For each of these points, the answer seems clear. The biggest issue is that they often overlap, and figuring out exactly what questions we’re answering is a bit more difficult. When it comes to what we’re trying to learn about players,
What actually happened?
This is the most clear-cut to express. The numbers themselves are not adjusted for anything; players with abnomally high shooting percentages get to keep the goals they scored, and defensemen who allow a large number of shots are still victimized by their iess competent linemates in the final totals. And ultimately, this is how we measure performance.
The problem is, these measures are meaningless without context. In the strictest sense, it’s impossible to compare two player performances because we can’t known exactly how player A would have performed in the events in which player B was involved.
This is why…
What would have happened (if we had made a change)?
is the midpoint that lets us answer those questions, since the change in question is “what if we swapped out our player in question and replayed the game over?”
This is the simplest adjustment: a baseline for context.

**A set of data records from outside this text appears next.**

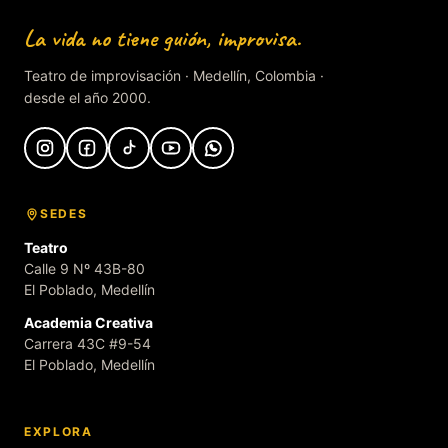
La vida no tiene guión, improvisa.
Teatro de improvisación · Medellín, Colombia ·
desde el año 2000.
SEDES
Teatro
Calle 9 Nº 43B-80
El Poblado, Medellín
Academia Creativa
Carrera 43C #9-54
El Poblado, Medellín
EXPLORA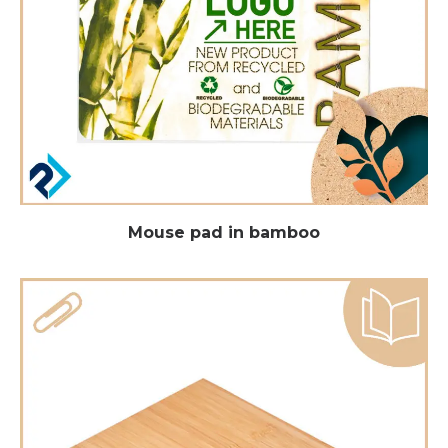
Mouse pad in bamboo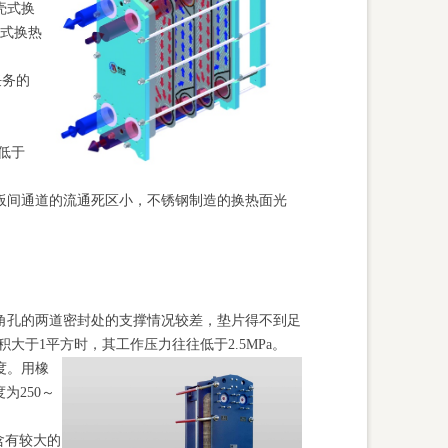
壳式换
式换热
任务的
低于
板间通道的流通死区小，不锈钢制造的换热面光
角孔的两道密封处的支撑情况较差，垫片得不到足
积大于
1
平方时，其工作压力往往低于
2.5MPa
。
度。用橡
度为
250
～
含有较大的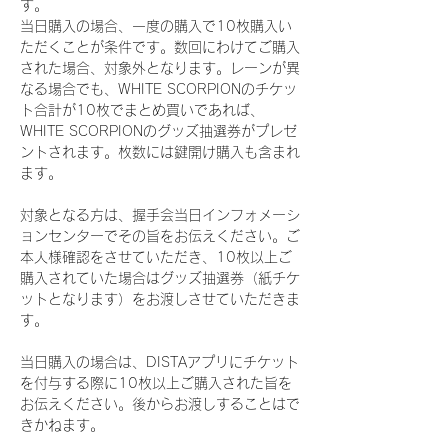
す。
当日購入の場合、一度の購入で10枚購入い
ただくことが条件です。数回にわけてご購入
された場合、対象外となります。レーンが異
なる場合でも、WHITE SCORPIONのチケッ
ト合計が10枚でまとめ買いであれば、
WHITE SCORPIONのグッズ抽選券がプレゼ
ントされます。枚数には鍵開け購入も含まれ
ます。
対象となる方は、握手会当日インフォメーシ
ョンセンターでその旨をお伝えください。ご
本人様確認をさせていただき、10枚以上ご
購入されていた場合はグッズ抽選券（紙チケ
ットとなります）をお渡しさせていただきま
す。
当日購入の場合は、DISTAアプリにチケット
を付与する際に10枚以上ご購入された旨を
お伝えください。後からお渡しすることはで
きかねます。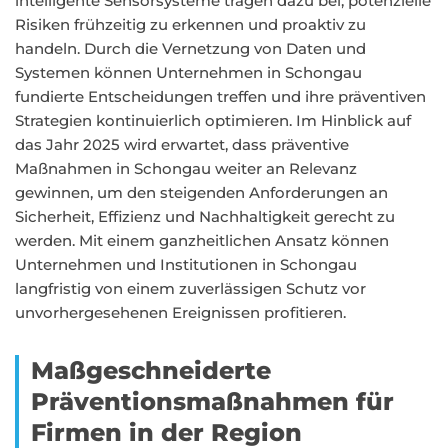
intelligente Sensorsysteme tragen dazu bei, potenzielle
Risiken frühzeitig zu erkennen und proaktiv zu
handeln. Durch die Vernetzung von Daten und
Systemen können Unternehmen in Schongau
fundierte Entscheidungen treffen und ihre präventiven
Strategien kontinuierlich optimieren. Im Hinblick auf
das Jahr 2025 wird erwartet, dass präventive
Maßnahmen in Schongau weiter an Relevanz
gewinnen, um den steigenden Anforderungen an
Sicherheit, Effizienz und Nachhaltigkeit gerecht zu
werden. Mit einem ganzheitlichen Ansatz können
Unternehmen und Institutionen in Schongau
langfristig von einem zuverlässigen Schutz vor
unvorhergesehenen Ereignissen profitieren.
Maßgeschneiderte
Präventionsmaßnahmen für
Firmen in der Region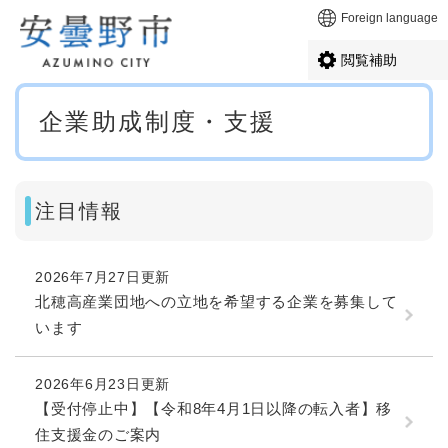
ペ
メニューを飛ばして本文へ
Foreign language
ー
ジ
閲覧補助
の
先
本
頭
企業助成制度・支援
文
で
す
。
注目情報
2026年7月27日更新
北穂高産業団地への立地を希望する企業を募集して
います
2026年6月23日更新
【受付停止中】【令和8年4月1日以降の転入者】移
住支援金のご案内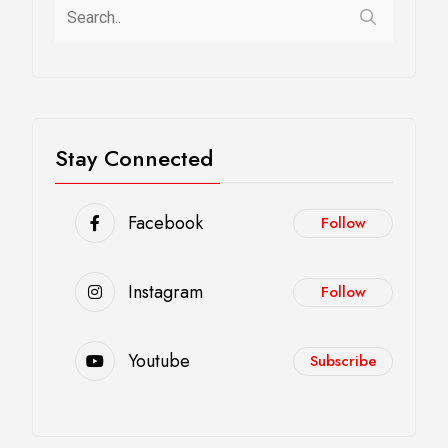
Stay Connected
Facebook
Follow
Instagram
Follow
Youtube
Subscribe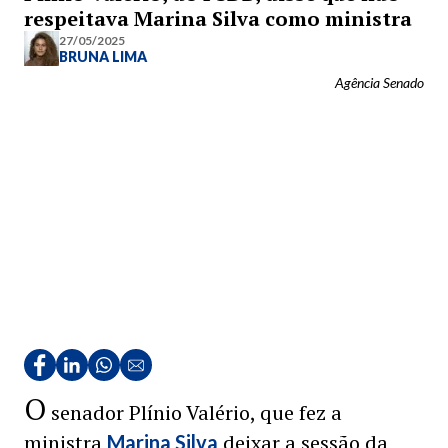
respeitava Marina Silva como ministra
27/05/2025
BRUNA LIMA
Agência Senado
O
senador Plínio Valério, que fez a
ministra
deixar a sessão da
Marina Silva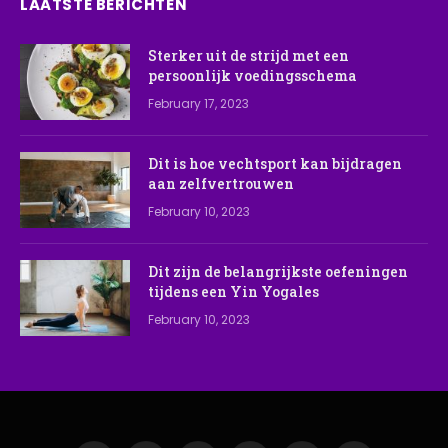
LAATSTE BERICHTEN
Sterker uit de strijd met een
persoonlijk voedingsschema
February 17, 2023
Dit is hoe vechtsport kan bijdragen
aan zelfvertrouwen
February 10, 2023
Dit zijn de belangrijkste oefeningen
tijdens een Yin Yogales
February 10, 2023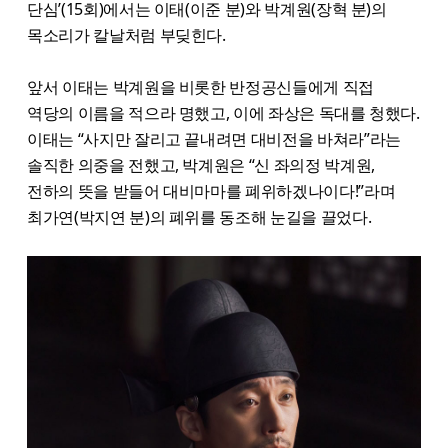
단심’(15회)에서는 이태(이준 분)와 박계원(장혁 분)의
목소리가 칼날처럼 부딪힌다.
앞서 이태는 박계원을 비롯한 반정공신들에게 직접
역당의 이름을 적으라 명했고, 이에 좌상은 독대를 청했다.
이태는 “사지만 잘리고 끝내려면 대비전을 바쳐라”라는
솔직한 의중을 전했고, 박계원은 “신 좌의정 박계원,
전하의 뜻을 받들어 대비마마를 폐위하겠나이다!”라며
최가연(박지연 분)의 폐위를 동조해 눈길을 끌었다.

What would be expected to happen to a stand-in player in similar circumstances? “Average” levels are a reasonable start, but we endorse the idea of “replacement” because that’s our best guess of who would have to take that job next if something came up.

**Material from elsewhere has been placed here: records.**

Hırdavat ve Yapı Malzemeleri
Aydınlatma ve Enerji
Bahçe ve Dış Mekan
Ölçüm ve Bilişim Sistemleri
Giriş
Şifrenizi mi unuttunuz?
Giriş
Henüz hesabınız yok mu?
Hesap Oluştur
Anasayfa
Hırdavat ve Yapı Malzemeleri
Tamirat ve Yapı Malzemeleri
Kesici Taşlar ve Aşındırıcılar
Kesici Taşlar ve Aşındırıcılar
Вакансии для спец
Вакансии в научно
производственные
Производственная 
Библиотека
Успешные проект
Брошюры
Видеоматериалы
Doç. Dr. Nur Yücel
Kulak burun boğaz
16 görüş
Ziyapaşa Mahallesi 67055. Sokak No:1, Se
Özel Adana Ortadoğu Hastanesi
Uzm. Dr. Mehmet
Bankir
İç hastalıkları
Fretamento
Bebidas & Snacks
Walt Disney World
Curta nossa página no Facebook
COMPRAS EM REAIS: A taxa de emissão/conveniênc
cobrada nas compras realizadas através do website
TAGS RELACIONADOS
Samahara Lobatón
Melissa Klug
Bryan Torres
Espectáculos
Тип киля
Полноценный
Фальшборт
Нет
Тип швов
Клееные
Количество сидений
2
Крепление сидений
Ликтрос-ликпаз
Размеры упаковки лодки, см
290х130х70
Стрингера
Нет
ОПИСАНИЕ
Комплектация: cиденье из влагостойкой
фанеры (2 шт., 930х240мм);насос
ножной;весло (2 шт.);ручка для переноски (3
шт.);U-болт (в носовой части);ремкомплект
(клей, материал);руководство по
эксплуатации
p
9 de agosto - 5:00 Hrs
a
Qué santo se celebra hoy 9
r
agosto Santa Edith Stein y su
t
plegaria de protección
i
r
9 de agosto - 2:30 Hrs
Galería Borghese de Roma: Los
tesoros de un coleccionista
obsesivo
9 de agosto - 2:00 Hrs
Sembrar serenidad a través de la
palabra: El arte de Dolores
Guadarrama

So for the purposes of WAR, we’re not making adjustments to the actual observed events, only to what we expect would have happened. And its primary purpose is not to forecast future performance. This is the current approach we’re using for our WAR measures, partly because it’s the least difficult to understand, but we’re not limited to it.
Best widespread sports example: MVP voting (eventually).
This connects to…
What would have happened, given what we know now, and events repeated over again?

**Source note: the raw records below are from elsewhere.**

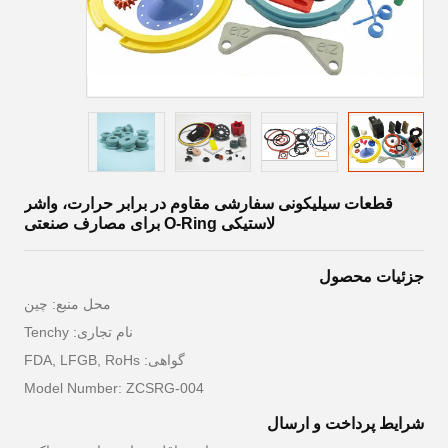
قطعات سیلیکونی سفارشی مقاوم در برابر حرارت، واشر
لاستیکی O-Ring برای مصارف صنعتی
جزئیات محصول
محل منبع: چین
نام تجاری: Tenchy
گواهی: FDA, LFGB, RoHs
Model Number: ZCSRG-004
شرایط پرداخت و ارسال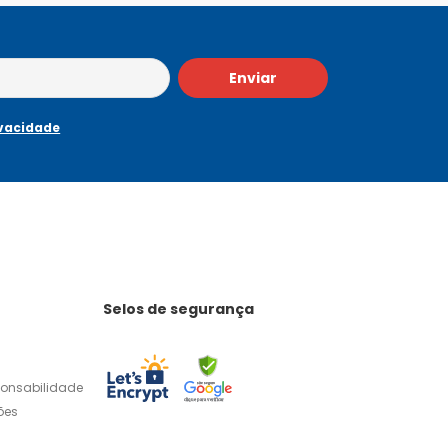
Enviar
ivacidade
Selos de segurança
ponsabilidade
ões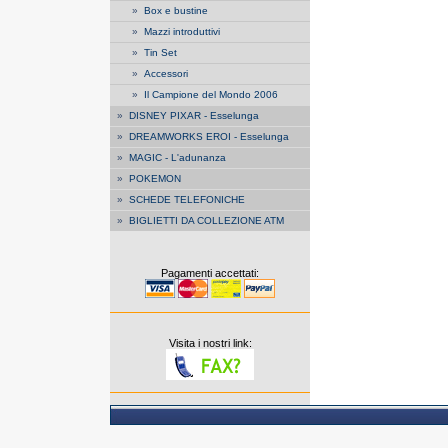
»
Box e bustine
»
Mazzi introduttivi
»
Tin Set
»
Accessori
»
Il Campione del Mondo 2006
»
DISNEY PIXAR - Esselunga
»
DREAMWORKS EROI - Esselunga
»
MAGIC - L'adunanza
»
POKEMON
»
SCHEDE TELEFONICHE
»
BIGLIETTI DA COLLEZIONE ATM
Pagamenti accettati:
Visita i nostri link: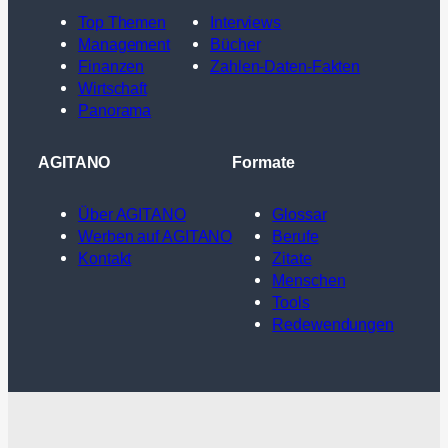
Top Themen
Interviews
Management
Bücher
Finanzen
Zahlen-Daten-Fakten
Wirtschaft
Panorama
AGITANO
Formate
Über AGITANO
Glossar
Werben auf AGITANO
Berufe
Kontakt
Zitate
Menschen
Tools
Redewendungen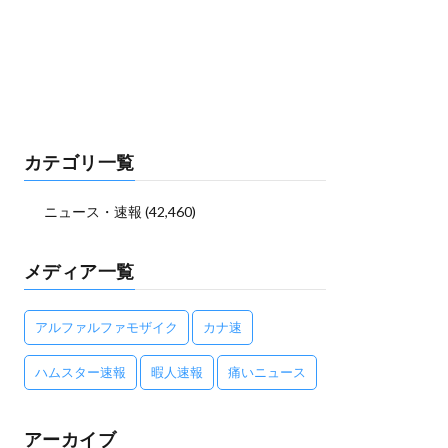
カテゴリ一覧
ニュース・速報
(42,460)
メディア一覧
アルファルファモザイク
カナ速
ハムスター速報
暇人速報
痛いニュース
アーカイブ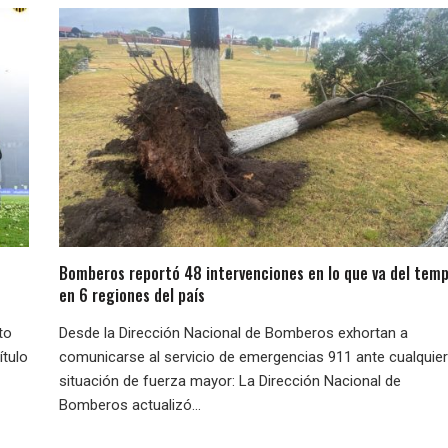
Bomberos reportó 48 intervenciones en lo que va del temp
en 6 regiones del país
to
Desde la Dirección Nacional de Bomberos exhortan a
ítulo
comunicarse al servicio de emergencias 911 ante cualquier
situación de fuerza mayor: La Dirección Nacional de
Bomberos actualizó...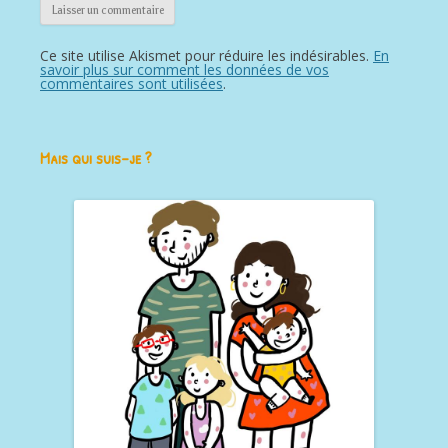
Ce site utilise Akismet pour réduire les indésirables.
En
savoir plus sur comment les données de vos
commentaires sont utilisées
.
Mais qui suis-je ?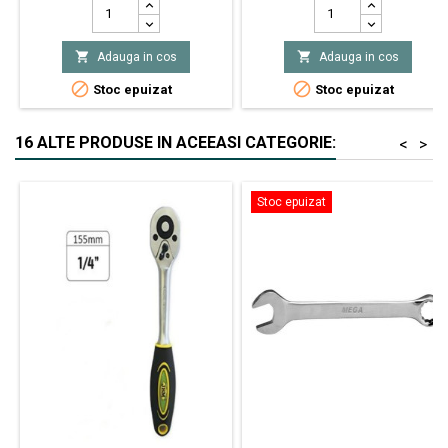


Adauga in cos
Adauga in cos


Stoc epuizat
Stoc epuizat
16 ALTE PRODUSE IN ACEEASI CATEGORIE:
<
>
Stoc epuizat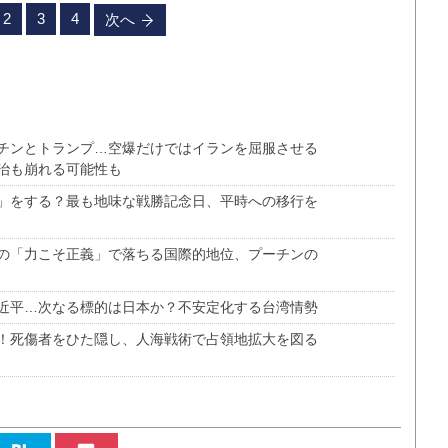
2
3
4
次へ
チンとトランプ…空爆だけではイランを屈服させる
治も崩れる可能性も
」をする？最も地味な戦勝記念日、平時への移行を
の「力こそ正義」で落ちる国際的地位、プーチンの
近平…次なる標的は日本か？不安定化する台湾情勢
！死傷者をひた隠し、人海戦術で占領地拡大を図る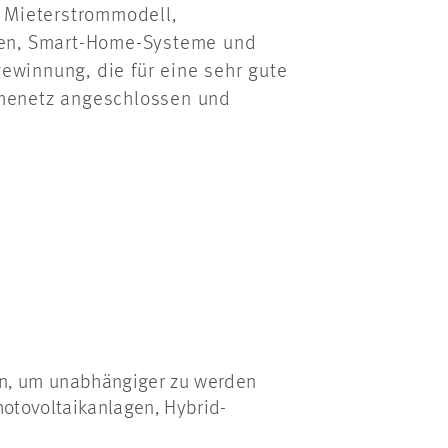
 Mieterstrommodell,
gen, Smart-Home-Systeme und
ewinnung, die für eine sehr gute
menetz angeschlossen und
en, um unabhängiger zu werden
hotovoltaikanlagen, Hybrid-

This is what we’re getting at when we try to measure talent; if the situation repeated itself, with the same conditions1, what kind of an outcome would we be most likely to see.
This can involve quite a bit of adjustment, mostly to get rid of noise in small samples but also to gain strength from the system as a whole. Results that are inconsistent with others are treated with suspicion and examined carefully.
Best widespread sports example: Barstool arguments over who was better, Gretzky or Lemieux, if they happened between Sam and Andrew.
What’s going to happen next?
This is pure prediction — gambling if you’re losing, arbitrage if you’re winning. We don’t get to fiddle any knobs, change any rosters or have any kind of pretend control over the future. Our only task is to guess what’s to come and with what certainty.
The distinct thing about this is that the proof of the pudding is in the eating: it doesn’t really matter to people how you cooked up your estimates, because credibility is earned by being right more often in the long run.2
Best widespread and legal sports example: Fantasy leagues.
What will happen next, if we can make a change?
Ideally this is a question that connects back through the previous threads: screening out noise, estimating talent levels, forecasting forward and projecting to future outcomes — given that we have decisions to make and courses to change.
By and large this is separate from the immediate question of estimating WAR for past seasons, particularly if it’s a question of performance measurement and not talent. But it is connected in that it would be worth knowing what skills are worth what amount in salary and development.
Best example: The actual business of sports.